> Aim of the task
Every line of the material that holds "Type" should be counted; give the number and nothing more.

> Entries supplied
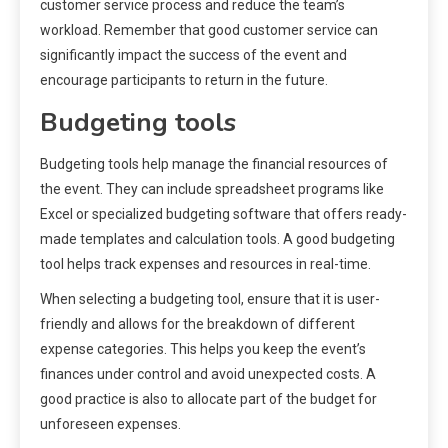
customer service process and reduce the team’s
workload. Remember that good customer service can
significantly impact the success of the event and
encourage participants to return in the future.
Budgeting tools
Budgeting tools help manage the financial resources of
the event. They can include spreadsheet programs like
Excel or specialized budgeting software that offers ready-
made templates and calculation tools. A good budgeting
tool helps track expenses and resources in real-time.
When selecting a budgeting tool, ensure that it is user-
friendly and allows for the breakdown of different
expense categories. This helps you keep the event’s
finances under control and avoid unexpected costs. A
good practice is also to allocate part of the budget for
unforeseen expenses.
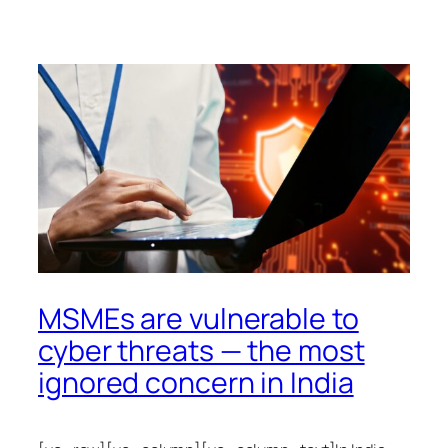
MSMEs are vulnerable to
cyber threats — the most
ignored concern in India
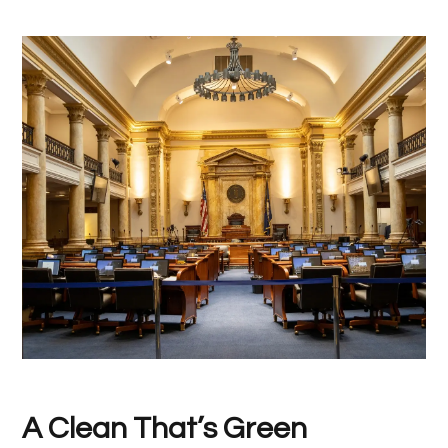
A Clean That’s Green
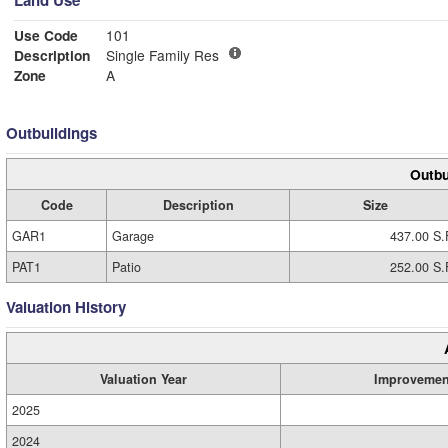
Land Use
Use Code
101
Description
Single Family Res
Zone
A
Outbuildings
Outbu
Code
Description
Size
GAR1
Garage
437.00 S.
PAT1
Patio
252.00 S.
Valuation History
Valuation Year
Improvemen
2025
2024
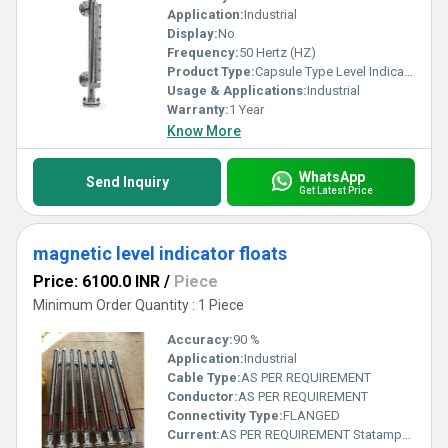
Application:
Industrial
Display:
No
Frequency:
50 Hertz (HZ)
Product Type:
Capsule Type Level Indicator
Usage & Applications:
Industrial
Warranty:
1 Year
Know More
WhatsApp
Send Inquiry
Get Latest Price
magnetic level indicator floats
Price: 6100.0 INR
/
Piece
Minimum Order Quantity : 1 Piece
Accuracy:
90 %
Application:
Industrial
Cable Type:
AS PER REQUIREMENT
Conductor:
AS PER REQUIREMENT
Connectivity Type:
FLANGED
Current:
AS PER REQUIREMENT Statampere (sA)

> Reply to the exercise
4